Instructions to follow: When you transcribe the data below, reproduce every line exactly and leave each picture out.

Data extract:
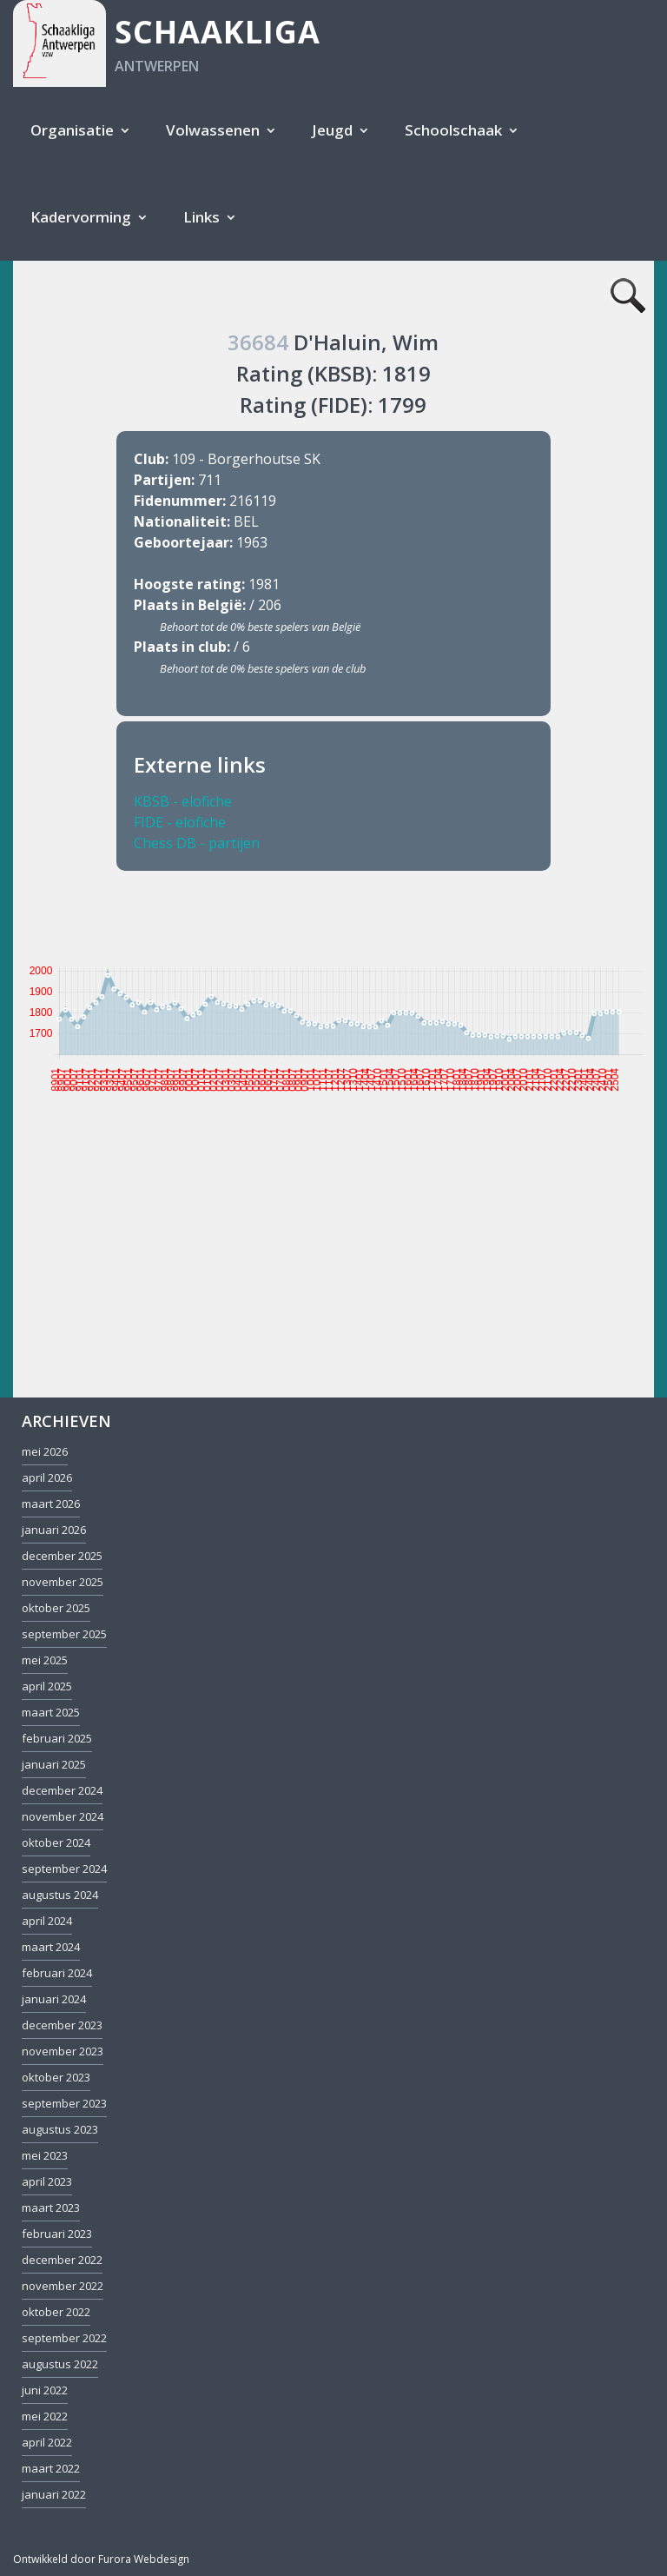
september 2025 (64, 1634)
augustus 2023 (60, 2129)
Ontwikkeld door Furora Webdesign (101, 2559)
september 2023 (64, 2103)
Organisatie (72, 130)
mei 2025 (45, 1660)
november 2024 (62, 1816)
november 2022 (62, 2286)
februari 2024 (57, 1973)
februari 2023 (57, 2233)
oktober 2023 (56, 2077)
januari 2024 (54, 1999)
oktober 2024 (56, 1842)
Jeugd (332, 130)
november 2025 (62, 1582)
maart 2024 (51, 1947)
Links (201, 217)
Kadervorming (80, 217)
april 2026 (47, 1477)
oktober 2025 (56, 1608)
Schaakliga (217, 31)
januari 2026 (54, 1529)
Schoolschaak (453, 130)
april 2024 (47, 1921)
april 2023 (47, 2181)
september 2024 (64, 1868)
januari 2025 (54, 1764)
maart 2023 (51, 2207)
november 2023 (62, 2051)
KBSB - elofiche (183, 801)
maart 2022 (51, 2468)
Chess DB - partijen (197, 843)
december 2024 (62, 1790)
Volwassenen (213, 130)
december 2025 (62, 1556)
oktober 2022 (56, 2312)
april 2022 (47, 2442)
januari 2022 (54, 2494)
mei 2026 (45, 1451)
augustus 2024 (60, 1894)
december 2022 (62, 2259)
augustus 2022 (60, 2364)
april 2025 (47, 1686)
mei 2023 (45, 2155)
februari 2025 (57, 1738)
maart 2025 (51, 1712)
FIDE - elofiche (180, 822)
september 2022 (64, 2338)
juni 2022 (45, 2390)
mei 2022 (45, 2416)
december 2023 (62, 2025)
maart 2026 (51, 1503)
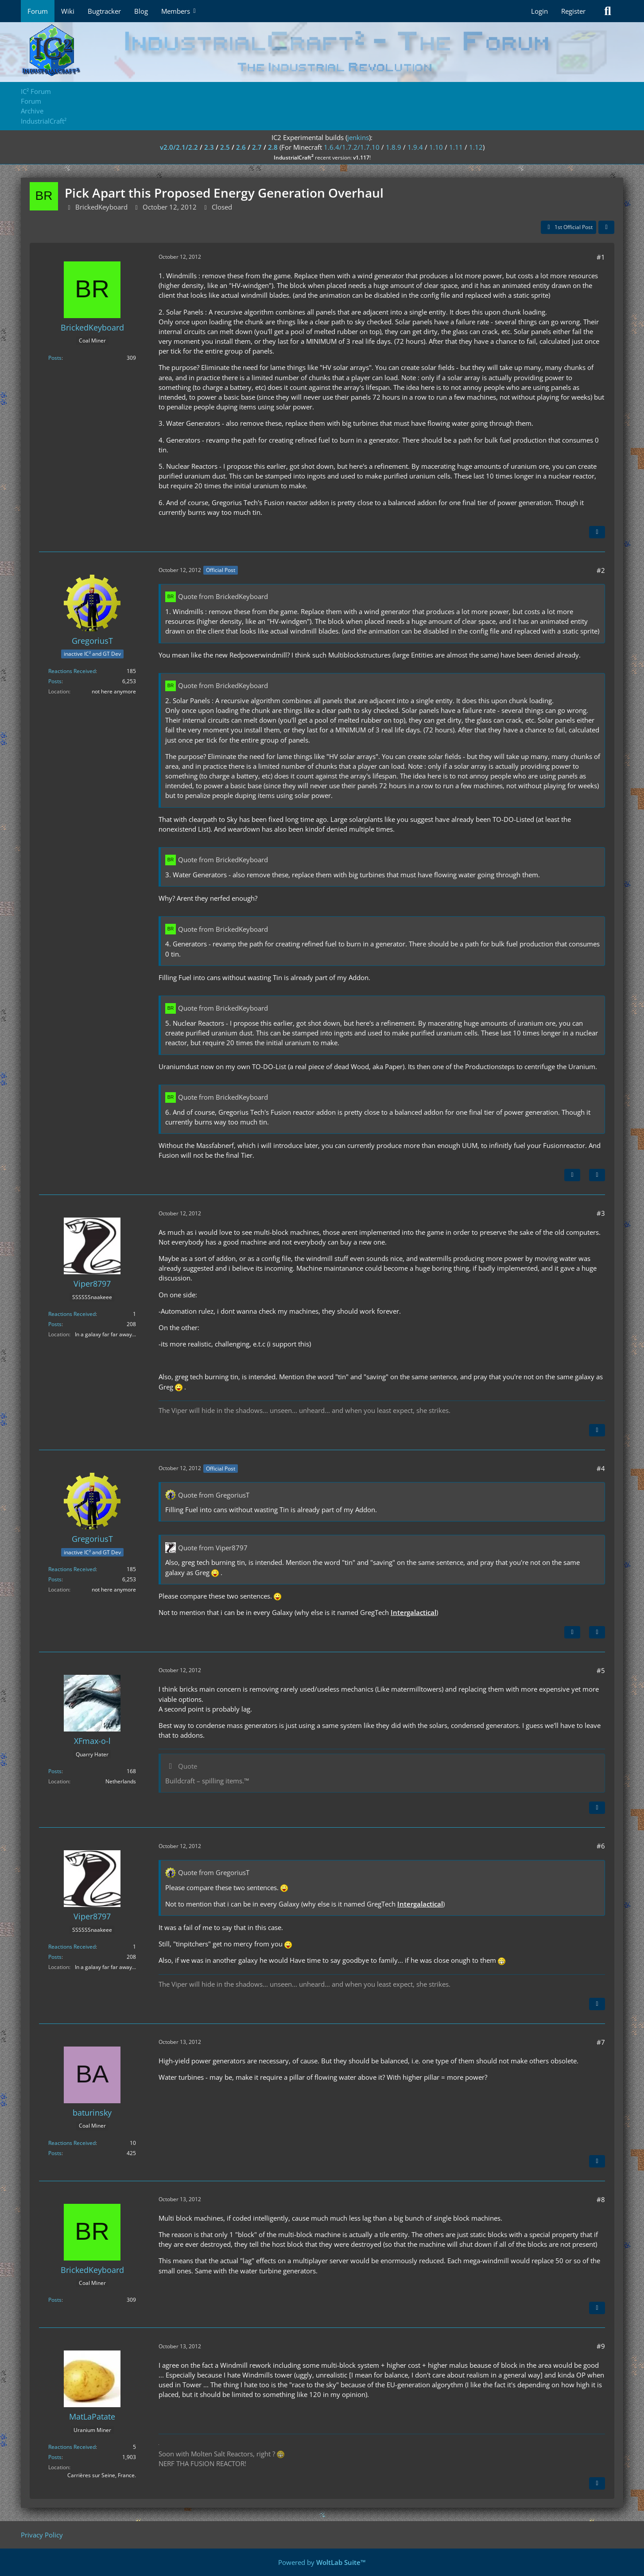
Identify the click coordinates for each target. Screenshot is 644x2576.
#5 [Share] (601, 1670)
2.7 (257, 147)
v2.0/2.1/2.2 (179, 147)
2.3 (209, 147)
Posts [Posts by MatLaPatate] (55, 2457)
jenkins (358, 137)
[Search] (607, 11)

Response to this task:
september 2025 (64, 1634)
augustus 2023 (60, 2129)
Ontwikkeld door Furora Webdesign (101, 2559)
september 2023 (64, 2103)
Organisatie (72, 130)
mei 2025 (45, 1660)
november 2024 (62, 1816)
november 2022 (62, 2286)
februari 2024 (57, 1973)
februari 2023 (57, 2233)
oktober 2023 (56, 2077)
januari 2024 (54, 1999)
oktober 2024 (56, 1842)
Jeugd (332, 130)
november 2025 (62, 1582)
maart 2024 (51, 1947)
Links (201, 217)
Kadervorming (80, 217)
april 2026 (47, 1477)
oktober 2025 (56, 1608)
Schaakliga (217, 31)
januari 2026 (54, 1529)
Schoolschaak (453, 130)
april 2024 (47, 1921)
april 2023 (47, 2181)
september 2024 (64, 1868)
januari 2025 (54, 1764)
maart 2023 (51, 2207)
november 2023 (62, 2051)
KBSB - elofiche (183, 801)
maart 2022 (51, 2468)
Chess DB - partijen (197, 843)
december 2024 (62, 1790)
Volwassenen (213, 130)
december 2025 (62, 1556)
oktober 2022 (56, 2312)
april 2022 (47, 2442)
januari 2022 (54, 2494)
mei 2026 (45, 1451)
augustus 2024 (60, 1894)
december 2022 (62, 2259)
augustus 2022 (60, 2364)
april 2025 (47, 1686)
mei 2023 (45, 2155)
februari 2025 (57, 1738)
maart 2025 (51, 1712)
FIDE - elofiche (180, 822)
september 2022 (64, 2338)
juni 2022 (45, 2390)
mei 2022 (45, 2416)
december 2023 (62, 2025)
maart 2026 (51, 1503)
Identify the click coordinates for each target. Screenshot is 644x2576.
#5 [Share] (601, 1670)
2.7 (257, 147)
v2.0/2.1/2.2 (179, 147)
2.3 (209, 147)
Posts [Posts by MatLaPatate] (55, 2457)
jenkins (358, 137)
[Search] (607, 11)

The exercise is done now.